Research2024.04.20

Genetic Algorithms for Hyperparameter Tuning in Machine Learning

Genetic Algorithms · Machine Learning · Hyperparameter Tuning

The hyperparameter optimization problem

Most machine learning models expose settings that are not learned from data during training but are fixed before it: the learning rate and weight decay of a neural network, the depth and minimum leaf size of a decision tree, the kernel and regularization constant of a support vector machine. These hyperparameters interact, and the mapping from a configuration to validation performance has no closed form. Hyperparameter optimization (HPO) is the problem of finding the configuration that minimizes validation loss, and it is hard for reasons that are structural rather than incidental.
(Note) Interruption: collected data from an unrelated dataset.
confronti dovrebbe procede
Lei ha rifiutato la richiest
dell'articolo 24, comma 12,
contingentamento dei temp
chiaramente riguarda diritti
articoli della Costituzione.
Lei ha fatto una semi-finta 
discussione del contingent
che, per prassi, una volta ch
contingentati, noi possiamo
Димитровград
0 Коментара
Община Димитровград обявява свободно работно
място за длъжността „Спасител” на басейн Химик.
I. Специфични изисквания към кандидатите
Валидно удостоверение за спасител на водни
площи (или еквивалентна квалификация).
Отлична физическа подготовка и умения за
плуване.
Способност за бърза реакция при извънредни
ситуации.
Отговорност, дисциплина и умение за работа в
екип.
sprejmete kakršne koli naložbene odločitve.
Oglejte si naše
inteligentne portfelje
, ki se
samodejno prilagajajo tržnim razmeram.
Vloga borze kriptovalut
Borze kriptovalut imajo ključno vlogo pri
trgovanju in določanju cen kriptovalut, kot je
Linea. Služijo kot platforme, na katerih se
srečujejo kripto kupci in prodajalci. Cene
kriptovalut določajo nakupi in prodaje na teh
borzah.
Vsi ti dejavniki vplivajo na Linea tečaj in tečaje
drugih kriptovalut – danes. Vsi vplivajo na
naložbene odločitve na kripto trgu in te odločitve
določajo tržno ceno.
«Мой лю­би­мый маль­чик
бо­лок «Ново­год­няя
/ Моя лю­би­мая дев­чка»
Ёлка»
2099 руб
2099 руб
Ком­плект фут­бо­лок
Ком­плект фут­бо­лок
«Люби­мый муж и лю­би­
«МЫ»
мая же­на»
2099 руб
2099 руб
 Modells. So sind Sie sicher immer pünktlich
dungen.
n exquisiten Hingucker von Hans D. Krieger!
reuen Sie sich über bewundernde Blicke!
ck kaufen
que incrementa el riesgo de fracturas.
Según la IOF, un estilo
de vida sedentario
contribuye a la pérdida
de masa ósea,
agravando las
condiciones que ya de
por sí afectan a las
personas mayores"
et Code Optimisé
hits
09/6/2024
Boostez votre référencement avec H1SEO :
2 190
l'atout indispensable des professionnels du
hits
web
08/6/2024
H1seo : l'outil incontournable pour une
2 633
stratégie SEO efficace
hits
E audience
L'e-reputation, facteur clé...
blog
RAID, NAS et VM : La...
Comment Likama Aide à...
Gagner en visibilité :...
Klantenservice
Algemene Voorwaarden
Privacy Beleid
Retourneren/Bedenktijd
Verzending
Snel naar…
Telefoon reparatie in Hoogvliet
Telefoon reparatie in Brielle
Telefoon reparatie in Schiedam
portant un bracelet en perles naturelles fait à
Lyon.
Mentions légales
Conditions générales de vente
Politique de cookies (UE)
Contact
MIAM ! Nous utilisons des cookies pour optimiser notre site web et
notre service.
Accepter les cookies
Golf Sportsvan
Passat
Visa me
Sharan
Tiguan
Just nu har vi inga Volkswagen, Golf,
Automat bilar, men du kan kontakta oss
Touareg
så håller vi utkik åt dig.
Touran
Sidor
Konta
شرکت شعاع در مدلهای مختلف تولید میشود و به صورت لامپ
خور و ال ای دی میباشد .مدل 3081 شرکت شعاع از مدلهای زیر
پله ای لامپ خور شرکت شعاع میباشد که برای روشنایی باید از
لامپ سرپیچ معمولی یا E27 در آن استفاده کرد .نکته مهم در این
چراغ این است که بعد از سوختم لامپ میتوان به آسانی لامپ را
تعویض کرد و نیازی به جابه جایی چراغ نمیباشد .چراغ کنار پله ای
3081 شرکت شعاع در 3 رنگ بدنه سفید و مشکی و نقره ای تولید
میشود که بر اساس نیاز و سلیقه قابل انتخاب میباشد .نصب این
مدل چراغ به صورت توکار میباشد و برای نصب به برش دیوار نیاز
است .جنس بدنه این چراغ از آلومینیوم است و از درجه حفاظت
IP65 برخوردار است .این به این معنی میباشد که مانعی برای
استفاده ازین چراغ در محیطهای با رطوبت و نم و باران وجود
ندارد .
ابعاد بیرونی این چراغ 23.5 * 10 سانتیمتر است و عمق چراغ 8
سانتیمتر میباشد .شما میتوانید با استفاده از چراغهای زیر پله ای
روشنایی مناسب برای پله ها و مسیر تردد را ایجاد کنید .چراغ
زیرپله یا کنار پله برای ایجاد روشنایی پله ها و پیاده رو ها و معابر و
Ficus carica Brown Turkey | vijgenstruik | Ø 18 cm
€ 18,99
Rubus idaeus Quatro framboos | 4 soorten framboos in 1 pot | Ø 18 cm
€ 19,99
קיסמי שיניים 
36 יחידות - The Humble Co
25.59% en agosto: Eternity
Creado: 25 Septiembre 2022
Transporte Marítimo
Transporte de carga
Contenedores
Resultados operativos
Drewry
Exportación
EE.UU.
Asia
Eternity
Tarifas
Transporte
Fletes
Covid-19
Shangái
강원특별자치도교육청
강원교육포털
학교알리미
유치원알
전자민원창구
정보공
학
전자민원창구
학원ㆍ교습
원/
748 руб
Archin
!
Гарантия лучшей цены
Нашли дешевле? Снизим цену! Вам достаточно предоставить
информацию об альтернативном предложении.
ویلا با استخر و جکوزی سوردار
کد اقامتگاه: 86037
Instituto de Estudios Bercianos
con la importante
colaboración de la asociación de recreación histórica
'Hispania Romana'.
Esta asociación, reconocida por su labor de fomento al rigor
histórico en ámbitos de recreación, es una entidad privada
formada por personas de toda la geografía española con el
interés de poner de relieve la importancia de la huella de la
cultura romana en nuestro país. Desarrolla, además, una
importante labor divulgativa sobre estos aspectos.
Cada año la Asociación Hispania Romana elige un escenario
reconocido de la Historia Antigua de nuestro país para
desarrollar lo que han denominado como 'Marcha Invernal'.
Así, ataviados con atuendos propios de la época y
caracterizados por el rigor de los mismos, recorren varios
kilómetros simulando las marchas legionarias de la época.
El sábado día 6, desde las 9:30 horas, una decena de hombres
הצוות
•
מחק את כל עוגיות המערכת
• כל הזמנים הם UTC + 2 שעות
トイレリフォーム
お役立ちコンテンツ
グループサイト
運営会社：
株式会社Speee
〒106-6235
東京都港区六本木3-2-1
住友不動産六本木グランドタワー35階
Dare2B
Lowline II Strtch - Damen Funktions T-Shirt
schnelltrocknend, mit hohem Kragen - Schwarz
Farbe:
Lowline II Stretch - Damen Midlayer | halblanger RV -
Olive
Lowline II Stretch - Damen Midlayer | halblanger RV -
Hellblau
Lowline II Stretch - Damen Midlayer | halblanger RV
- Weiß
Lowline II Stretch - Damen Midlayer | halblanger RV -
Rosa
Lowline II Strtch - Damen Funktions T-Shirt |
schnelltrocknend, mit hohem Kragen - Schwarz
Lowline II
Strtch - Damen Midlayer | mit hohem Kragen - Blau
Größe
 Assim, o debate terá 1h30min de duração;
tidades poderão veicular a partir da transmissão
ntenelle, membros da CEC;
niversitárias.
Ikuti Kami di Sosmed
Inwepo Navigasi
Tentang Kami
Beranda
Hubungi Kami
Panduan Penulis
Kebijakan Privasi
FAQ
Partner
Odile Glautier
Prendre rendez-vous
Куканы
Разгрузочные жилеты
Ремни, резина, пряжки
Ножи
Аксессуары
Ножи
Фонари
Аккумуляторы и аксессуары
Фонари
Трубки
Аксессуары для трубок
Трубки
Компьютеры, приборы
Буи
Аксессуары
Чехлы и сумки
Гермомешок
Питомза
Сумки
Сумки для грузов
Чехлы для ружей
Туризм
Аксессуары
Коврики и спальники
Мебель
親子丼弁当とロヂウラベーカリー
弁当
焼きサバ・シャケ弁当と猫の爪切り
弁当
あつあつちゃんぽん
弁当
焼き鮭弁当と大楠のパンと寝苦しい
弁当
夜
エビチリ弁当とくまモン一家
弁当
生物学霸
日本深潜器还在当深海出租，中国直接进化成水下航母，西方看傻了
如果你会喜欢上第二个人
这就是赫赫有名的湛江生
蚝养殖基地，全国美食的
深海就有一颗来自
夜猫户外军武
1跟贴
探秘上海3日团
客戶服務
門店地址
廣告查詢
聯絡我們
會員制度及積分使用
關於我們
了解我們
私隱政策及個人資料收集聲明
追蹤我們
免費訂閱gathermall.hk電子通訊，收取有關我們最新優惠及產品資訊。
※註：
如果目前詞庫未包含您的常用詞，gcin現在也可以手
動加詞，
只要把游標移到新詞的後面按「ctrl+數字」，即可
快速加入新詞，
The objective is an expensive black box. Each evaluation means training a model to convergence, which can take minutes for a small classifier or days for a large network, so the search budget is measured in tens or hundreds of evaluations rather than millions. The objective is non-differentiable with respect to the hyperparameters, ruling out gradient descent over the search space directly. The space itself is awkward: it mixes continuous parameters (learning rate), integer ones (number of layers), and categorical ones (optimizer choice), and it is often conditional, where a parameter only exists if another takes a particular value — the momentum coefficient is meaningless unless the optimizer is SGD with momentum. Finally, the objective is noisy: re-running the same configuration with a different random seed gives a different validation score, so the function being optimized is a stochastic one.

Baselines: grid, random, and Bayesian search

The default method is grid search: discretize each hyperparameter and evaluate every combination. It is trivial to implement and to parallelize, but the number of evaluations grows exponentially with the number of hyperparameters, and it spends its budget evenly across dimensions regardless of which ones matter.

Bergstra and Bengio's 2012 analysis is the standard reference for why this is wasteful. They showed, both empirically and through a simple argument about effective dimensionality, that random search over the same domain finds models as good as or better than grid search within a small fraction of the computation. The intuition is that for most problems only a few hyperparameters meaningfully affect performance; a grid wastes trials by repeating the same values of the important parameters while varying unimportant ones, whereas random sampling gives each important parameter many distinct values for the same budget. Random search is the honest baseline that any more sophisticated method should be measured against.

Bayesian optimization is the most common model-based alternative. It fits a probabilistic surrogate — classically a Gaussian process, as in Snoek, Larochelle, and Adams's 2012 treatment — to the observations seen so far, then uses an acquisition function to choose the next configuration that best trades off exploiting promising regions against exploring uncertain ones. It is sample-efficient, often finding good configurations in far fewer evaluations than random search, but it is largely sequential by construction, and standard Gaussian process surrogates handle continuous spaces more naturally than conditional or high-cardinality categorical ones.

How genetic algorithms work

A genetic algorithm (GA) borrows its structure from natural selection. A configuration is encoded as a genome — a vector or tree whose components, the genes, are the individual hyperparameters. The algorithm maintains a population of such genomes and improves it across generations. Fitness is simply the validation metric obtained by training a model with that configuration; higher fitness means the individual is more likely to contribute to the next generation.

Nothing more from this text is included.